Since the early days of the first 3d accelarators, I've normally been really interested in new gfx hardware when it comes out, from generation to generation. For gamers it's always the biggest & bestest upgrade.
But on reflection, looking at this year with a new gen on the horizon, I'd have to admit there's not a single game that doesn't run really well on my current setup, and it doesn't look like anything hardcore is coming any time soon.
It's a Farcry from the old days when there were certain games that no hardware could cope with!
Am I wrong or am I missing something?
I can't remember a time when I didn't have a gfx card that could run most/all the games out fine. Hell, far cry 1 ran fine when I got it.
People seem to forget the get older and spend more. People might have a 4870 now, but 2 years ago they might have had a x1809xl rather than the xt, 2 years before that they had a x800 pro rather than the xt, couple years before that they had a 9500 instead of a 9800pro, before that a gf4mx rather than a gf4ti 420.
FOr me, since the GF3 i've always had the top end card(or two) and never had any issues in any games.
Also remember to a certain degree where as 10 years ago we all loved 100fps and loverly 100hz refresh crt's, the massive majority of us are now on LCD's where honestly anything above 60fps is rather worthless, which can also effect your view.
But we still have Crysis which doesn't run great on a 4870 at top res/settings, there are a good few other games that don't run hugely smoothly on top end kit.
In other words, its the same situation its always been. As for the market, honestly, if DX10 hadn't been murdered by Nvidia, then we'd have a stronger presense of harder to run dx10 titles with prettier things going on. DX11 is what dx10 should have been, it will bring the top end graphics (not just resolution) squarely back to the PC market over the console market which will increase the amount of work on pc games right now.

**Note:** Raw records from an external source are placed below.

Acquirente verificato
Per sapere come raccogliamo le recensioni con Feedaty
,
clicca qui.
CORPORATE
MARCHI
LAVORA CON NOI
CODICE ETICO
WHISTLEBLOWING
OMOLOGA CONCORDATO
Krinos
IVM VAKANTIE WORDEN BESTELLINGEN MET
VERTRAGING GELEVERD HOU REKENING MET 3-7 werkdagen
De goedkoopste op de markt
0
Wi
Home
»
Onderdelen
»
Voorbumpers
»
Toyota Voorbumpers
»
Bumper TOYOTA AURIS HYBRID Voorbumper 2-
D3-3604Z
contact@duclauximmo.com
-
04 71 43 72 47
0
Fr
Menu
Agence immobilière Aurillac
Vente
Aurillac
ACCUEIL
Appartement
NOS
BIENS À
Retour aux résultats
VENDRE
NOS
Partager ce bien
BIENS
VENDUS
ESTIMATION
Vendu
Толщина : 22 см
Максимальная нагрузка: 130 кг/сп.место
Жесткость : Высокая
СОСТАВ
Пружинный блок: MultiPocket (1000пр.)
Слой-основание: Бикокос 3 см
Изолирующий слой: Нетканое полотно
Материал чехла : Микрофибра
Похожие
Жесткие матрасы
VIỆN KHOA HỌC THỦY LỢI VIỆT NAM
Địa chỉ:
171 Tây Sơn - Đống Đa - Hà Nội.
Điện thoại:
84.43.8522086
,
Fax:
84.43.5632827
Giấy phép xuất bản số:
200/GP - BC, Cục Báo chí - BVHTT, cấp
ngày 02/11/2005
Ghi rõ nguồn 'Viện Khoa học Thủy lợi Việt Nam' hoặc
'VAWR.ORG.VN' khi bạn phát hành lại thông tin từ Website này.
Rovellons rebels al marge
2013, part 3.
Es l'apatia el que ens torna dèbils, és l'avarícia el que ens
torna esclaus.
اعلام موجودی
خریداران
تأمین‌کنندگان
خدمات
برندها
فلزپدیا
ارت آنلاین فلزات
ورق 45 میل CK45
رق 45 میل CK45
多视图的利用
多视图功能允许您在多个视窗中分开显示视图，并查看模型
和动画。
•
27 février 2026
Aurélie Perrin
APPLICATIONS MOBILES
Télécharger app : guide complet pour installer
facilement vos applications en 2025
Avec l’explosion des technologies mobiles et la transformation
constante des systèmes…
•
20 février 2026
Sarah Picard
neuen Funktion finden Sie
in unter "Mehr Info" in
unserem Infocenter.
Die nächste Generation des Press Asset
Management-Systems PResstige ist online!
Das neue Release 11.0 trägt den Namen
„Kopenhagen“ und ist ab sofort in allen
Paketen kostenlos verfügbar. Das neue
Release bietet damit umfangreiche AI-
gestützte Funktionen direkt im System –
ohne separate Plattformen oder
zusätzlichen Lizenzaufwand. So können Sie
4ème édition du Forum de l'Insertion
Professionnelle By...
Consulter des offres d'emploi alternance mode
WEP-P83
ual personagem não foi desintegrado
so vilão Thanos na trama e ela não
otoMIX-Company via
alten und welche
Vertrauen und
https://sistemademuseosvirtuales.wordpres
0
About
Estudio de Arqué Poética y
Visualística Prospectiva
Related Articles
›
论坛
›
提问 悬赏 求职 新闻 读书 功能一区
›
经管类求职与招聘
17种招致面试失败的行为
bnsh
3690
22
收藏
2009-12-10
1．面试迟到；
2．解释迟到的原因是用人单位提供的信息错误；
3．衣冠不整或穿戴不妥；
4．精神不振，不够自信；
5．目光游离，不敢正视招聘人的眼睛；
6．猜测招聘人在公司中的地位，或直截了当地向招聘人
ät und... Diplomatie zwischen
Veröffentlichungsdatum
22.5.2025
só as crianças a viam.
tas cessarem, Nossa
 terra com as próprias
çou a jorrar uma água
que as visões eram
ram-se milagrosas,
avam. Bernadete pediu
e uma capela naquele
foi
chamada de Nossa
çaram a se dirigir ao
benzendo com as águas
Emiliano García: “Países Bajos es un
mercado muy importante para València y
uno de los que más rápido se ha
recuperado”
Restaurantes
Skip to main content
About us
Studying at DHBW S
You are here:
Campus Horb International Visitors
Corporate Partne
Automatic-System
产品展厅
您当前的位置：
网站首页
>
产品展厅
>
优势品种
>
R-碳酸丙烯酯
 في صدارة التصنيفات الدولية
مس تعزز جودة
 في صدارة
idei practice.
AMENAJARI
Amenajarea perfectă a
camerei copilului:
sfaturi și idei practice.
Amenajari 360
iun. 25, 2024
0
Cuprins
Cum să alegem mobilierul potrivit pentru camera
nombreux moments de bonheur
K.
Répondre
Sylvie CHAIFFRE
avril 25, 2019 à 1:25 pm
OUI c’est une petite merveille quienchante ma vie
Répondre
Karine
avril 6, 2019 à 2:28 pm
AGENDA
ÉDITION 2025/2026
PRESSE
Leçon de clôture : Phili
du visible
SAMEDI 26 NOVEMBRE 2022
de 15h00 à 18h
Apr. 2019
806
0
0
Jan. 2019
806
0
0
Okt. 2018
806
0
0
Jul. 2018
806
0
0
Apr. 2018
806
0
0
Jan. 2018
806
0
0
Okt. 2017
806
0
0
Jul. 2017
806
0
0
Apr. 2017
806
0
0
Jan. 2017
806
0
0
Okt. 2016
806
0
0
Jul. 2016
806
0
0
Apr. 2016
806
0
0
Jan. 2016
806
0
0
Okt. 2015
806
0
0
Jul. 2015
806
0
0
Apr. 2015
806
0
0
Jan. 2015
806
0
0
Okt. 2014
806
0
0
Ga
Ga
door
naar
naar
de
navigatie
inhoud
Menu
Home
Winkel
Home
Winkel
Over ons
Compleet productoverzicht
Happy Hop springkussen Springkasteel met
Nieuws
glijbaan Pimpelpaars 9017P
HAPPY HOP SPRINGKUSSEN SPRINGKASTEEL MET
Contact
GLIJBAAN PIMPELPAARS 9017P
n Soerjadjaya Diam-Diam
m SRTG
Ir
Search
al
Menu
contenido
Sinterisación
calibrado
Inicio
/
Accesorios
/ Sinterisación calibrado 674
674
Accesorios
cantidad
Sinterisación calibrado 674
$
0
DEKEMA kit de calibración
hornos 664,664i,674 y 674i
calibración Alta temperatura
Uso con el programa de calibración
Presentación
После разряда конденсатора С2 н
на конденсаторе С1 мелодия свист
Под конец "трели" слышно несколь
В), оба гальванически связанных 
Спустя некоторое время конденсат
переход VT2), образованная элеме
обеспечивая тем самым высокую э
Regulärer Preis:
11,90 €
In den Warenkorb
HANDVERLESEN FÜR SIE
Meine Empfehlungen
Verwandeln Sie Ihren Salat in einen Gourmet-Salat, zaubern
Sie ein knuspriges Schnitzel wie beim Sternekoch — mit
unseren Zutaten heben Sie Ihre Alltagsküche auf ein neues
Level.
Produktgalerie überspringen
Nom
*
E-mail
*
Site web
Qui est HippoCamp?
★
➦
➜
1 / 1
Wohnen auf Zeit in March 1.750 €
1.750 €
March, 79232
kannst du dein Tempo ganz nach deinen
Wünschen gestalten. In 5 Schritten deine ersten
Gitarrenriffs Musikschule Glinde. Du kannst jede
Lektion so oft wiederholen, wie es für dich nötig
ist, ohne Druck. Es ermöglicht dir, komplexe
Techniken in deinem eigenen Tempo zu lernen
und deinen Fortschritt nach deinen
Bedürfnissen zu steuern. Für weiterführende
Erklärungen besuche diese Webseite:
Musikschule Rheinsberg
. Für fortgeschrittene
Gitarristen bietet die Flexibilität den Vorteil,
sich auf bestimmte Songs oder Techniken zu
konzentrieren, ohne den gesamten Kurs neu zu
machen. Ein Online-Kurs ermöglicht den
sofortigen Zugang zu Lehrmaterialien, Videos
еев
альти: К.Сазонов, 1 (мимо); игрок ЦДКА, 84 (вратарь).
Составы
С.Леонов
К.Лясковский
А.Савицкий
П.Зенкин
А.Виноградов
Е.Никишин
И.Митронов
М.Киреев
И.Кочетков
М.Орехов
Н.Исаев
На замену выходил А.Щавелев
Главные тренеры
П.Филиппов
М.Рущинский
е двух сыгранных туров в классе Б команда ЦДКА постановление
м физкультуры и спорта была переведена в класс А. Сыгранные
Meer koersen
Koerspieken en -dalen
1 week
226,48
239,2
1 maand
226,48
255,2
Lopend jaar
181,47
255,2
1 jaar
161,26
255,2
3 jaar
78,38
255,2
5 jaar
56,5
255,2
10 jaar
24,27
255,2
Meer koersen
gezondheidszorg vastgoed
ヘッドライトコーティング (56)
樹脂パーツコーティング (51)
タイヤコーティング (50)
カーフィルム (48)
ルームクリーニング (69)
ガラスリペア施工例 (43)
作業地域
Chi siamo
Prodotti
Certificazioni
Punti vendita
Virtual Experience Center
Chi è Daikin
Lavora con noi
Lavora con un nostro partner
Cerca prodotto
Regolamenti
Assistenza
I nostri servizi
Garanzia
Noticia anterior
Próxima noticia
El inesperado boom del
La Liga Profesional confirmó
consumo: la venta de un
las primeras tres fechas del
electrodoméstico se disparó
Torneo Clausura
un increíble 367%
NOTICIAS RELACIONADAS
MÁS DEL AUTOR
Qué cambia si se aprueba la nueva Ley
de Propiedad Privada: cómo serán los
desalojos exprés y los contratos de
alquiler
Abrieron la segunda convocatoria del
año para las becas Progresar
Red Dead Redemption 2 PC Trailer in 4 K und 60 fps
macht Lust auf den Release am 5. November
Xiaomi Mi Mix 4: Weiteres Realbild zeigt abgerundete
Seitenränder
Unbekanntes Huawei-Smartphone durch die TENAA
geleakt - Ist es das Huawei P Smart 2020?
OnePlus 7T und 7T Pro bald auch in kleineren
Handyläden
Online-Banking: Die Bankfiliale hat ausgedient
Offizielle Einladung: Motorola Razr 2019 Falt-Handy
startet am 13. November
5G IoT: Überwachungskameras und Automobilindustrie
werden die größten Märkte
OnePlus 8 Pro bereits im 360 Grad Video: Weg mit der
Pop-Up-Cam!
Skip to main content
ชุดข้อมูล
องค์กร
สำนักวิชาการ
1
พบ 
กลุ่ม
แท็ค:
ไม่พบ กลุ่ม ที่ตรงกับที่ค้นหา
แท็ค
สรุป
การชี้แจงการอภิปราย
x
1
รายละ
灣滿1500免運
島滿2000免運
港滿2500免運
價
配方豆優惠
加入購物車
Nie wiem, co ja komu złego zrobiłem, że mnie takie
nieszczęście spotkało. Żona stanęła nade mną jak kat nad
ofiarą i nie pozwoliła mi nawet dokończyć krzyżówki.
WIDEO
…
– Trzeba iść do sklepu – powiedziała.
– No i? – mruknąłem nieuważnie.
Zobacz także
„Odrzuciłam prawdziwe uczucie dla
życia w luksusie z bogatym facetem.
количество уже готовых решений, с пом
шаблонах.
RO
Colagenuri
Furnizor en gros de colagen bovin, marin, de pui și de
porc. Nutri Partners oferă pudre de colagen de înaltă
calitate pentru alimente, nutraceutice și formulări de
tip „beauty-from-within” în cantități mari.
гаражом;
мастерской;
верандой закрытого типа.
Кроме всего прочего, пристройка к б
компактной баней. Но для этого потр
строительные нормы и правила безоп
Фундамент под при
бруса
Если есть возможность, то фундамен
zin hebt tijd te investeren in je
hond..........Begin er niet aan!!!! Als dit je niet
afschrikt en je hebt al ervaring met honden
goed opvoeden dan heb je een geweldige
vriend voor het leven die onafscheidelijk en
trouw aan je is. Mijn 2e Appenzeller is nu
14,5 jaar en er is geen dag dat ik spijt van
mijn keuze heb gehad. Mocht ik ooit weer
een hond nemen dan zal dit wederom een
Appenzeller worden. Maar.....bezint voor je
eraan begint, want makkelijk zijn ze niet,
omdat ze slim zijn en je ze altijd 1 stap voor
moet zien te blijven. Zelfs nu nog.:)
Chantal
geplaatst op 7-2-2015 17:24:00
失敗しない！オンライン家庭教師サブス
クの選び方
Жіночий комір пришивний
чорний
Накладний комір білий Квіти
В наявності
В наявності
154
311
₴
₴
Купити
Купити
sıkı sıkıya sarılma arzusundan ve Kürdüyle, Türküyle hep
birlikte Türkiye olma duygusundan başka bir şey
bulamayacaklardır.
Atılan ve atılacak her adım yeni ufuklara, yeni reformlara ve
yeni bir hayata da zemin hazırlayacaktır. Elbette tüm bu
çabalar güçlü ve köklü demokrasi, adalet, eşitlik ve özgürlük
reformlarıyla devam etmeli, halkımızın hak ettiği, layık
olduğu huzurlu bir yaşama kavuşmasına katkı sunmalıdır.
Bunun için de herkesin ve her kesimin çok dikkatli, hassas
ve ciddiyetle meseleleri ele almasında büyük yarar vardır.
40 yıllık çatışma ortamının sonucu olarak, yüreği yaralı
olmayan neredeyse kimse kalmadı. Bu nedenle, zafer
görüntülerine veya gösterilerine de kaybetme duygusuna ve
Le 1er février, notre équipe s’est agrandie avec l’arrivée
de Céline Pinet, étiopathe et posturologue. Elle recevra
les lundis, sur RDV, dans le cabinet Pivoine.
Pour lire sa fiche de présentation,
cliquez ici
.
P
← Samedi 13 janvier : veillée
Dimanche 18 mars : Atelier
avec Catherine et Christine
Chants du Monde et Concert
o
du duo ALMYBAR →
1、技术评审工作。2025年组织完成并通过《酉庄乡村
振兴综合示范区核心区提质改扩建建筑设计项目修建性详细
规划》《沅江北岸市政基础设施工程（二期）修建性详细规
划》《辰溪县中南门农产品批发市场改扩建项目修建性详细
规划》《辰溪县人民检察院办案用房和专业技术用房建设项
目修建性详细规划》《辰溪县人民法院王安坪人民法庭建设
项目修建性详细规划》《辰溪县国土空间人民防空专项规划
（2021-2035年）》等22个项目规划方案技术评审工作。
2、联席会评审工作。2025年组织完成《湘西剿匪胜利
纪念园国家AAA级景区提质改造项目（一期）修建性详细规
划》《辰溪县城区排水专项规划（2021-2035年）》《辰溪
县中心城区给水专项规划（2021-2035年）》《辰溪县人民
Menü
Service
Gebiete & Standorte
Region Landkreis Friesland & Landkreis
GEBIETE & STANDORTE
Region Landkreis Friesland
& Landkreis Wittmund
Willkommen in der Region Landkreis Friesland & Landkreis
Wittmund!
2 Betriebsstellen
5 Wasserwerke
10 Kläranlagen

What we've had for around a decade is a console being released, dev's focusing on that market for the first couple years, then as pc's get far more powerful, the biggest/best games switch to pc and the focus moves back. This time around, Nvidia screwing up DX10 so massively really did halt progress, so that switch back to PC focus was largely delayed, we should have tesselation, better performance and more gfx power available for the past 2 years, which would also bring the best dev's back to the PC.
End of the day the best developers make money no matter the platform, they are drawn to the newest bleeding edge tech(that makes a difference) and want to make the most advanced games, if DX10 was what it was originally the main game dev's would have been focusing on pretty new PC game tech.